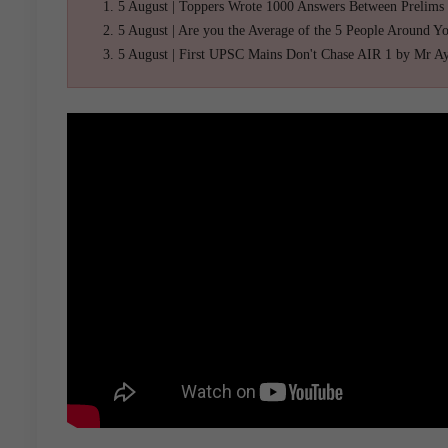
5 August | Toppers Wrote 1000 Answers Between Prelims
5 August | Are you the Average of the 5 People Around Y
5 August | First UPSC Mains Don't Chase AIR 1 by Mr A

********

Only the pictures are to be dropped; all other material above must be repeated exactly.

5 August | Toppers Wrote 1000 Answers Between Prelims
5 August | Are you the Average of the 5 People Around Y
5 August | First UPSC Mains Don't Chase AIR 1 by Mr A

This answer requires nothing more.